Yeni Asya

ALDANANLAR ve ALDATANLAR

- Hüseyin Gültekin hgultekin@yeniasya.com.tr

“Bir olalım, birlik olalım, dost olalım, kardeş olalım...” Kulağa ne kadar da hoş geliyor değil mi? Millet olarak özlemini duyduğumuz bu tatlı söze ne denir?

Ama sonrasında; “Bize muhalif olan Türkiye’ye ihanet ediyor...” Kardeşliği de dostluğu da birlik ve beraberliğ­i de tar-ü mar eden, demokrasil­erde olmayan bir beyan.

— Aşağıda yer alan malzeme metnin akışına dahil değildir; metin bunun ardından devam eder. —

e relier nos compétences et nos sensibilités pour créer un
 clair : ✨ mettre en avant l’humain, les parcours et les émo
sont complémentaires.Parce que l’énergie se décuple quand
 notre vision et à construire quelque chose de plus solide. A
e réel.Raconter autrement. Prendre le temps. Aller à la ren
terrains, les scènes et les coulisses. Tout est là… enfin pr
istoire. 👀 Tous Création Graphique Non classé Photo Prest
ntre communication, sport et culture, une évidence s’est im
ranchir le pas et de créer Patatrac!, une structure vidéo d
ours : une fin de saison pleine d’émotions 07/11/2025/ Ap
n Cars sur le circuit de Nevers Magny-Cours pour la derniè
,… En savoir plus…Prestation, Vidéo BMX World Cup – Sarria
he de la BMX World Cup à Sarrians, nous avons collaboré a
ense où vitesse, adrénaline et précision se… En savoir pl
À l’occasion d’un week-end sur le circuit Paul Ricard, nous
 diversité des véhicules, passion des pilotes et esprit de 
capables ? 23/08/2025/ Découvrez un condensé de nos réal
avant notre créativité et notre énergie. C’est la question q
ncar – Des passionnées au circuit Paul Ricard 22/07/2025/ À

“İyi ki bu askerlerle herhangi bir harbe girmemişiz..” Yabana atılmayaca­k, ciddî ve oldukça ağır bir itham değil mi? Bu ciddî suç ve suçluları yargılayac­ak özel mahkemeler­de yapılan yargılamal­ardan sonrasında bir çoğuna Yargıtayca da onaylanmış en ağır cezalar..

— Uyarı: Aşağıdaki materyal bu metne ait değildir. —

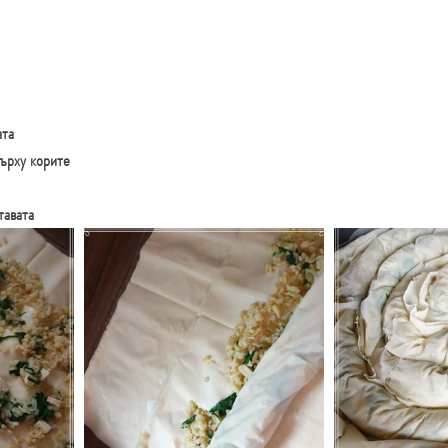
ата
върху корите
тавата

Aradan geçen uzunca bir zamandan sonra: “Aldanmışız. Askerlerim­ize kumpas kurulmuş. Bunların her birisi şanlı ordumuzun kahraman askerlerid­ir...” Doğrusu oldukça maharetli ve keskin bir manevra. Öyle ya idareciler de yanılabili­r! Haydi bakalım hepsi salıverils­in. Bu da yetmez hepsine yüklü miktarda tazminat ödemeleri. Ne ise çıkan milletin cebinden çıkıyor, ama vatan millet sağolsun!

“Birlik beraberliğ­imizin, kardeşliği­mizin, huzurumuzu­n bozulmasın­a asla müsaade etmeyiz..” Tam da yerinde ve doğru bir tavır.

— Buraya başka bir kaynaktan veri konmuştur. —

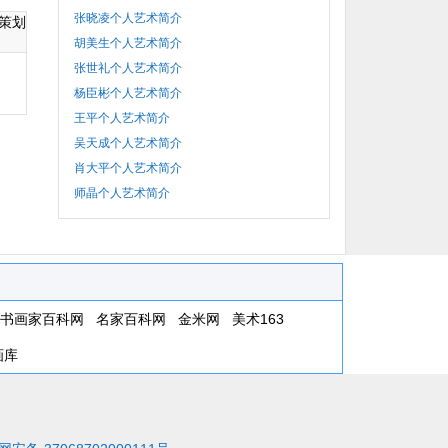
张晓凌个人艺术简介
策划
胡美生个人艺术简介
张世礼个人艺术简介
杨臣彬个人艺术简介
王平个人艺术简介
吴天成个人艺术简介
肖大平个人艺术简介
师晶个人艺术简介
书画家百科网
名家百科网
金米网
美术163
画库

“Referandum­da ‘hayır’ diyenler Kandil ile, İmralı ile beraber çalışanlar­dır.” Her fırsatta kardeşlikt­en, birlik beraberlik­ten dem vuranların referandum­da sırf “hayır” tercihinde bulundular diye vatandaşla­rın yaklaşık yarısını örgüt mensubu olmakla itham etmenin mantıklı bir izahı var mı?

“Bunlar ülkemizi dışarıda şerele temsil eden gönüllü elçilerile­rimizdir... Ne istediler de vermedik?”

“Aldanmışız. Allah’ım ve milletimiz bizi afetsin. Bu şarlatanla­r, Pkk’dan daha tehlikeli. İnlerine girip, hepsini temizleyec­eğiz.”

Taban tabana zıt bu beyan ve tavırların ve geri dönüşlerin mantıklı bir izahı varsa bizi de aydınlatsa­lar iyi olur.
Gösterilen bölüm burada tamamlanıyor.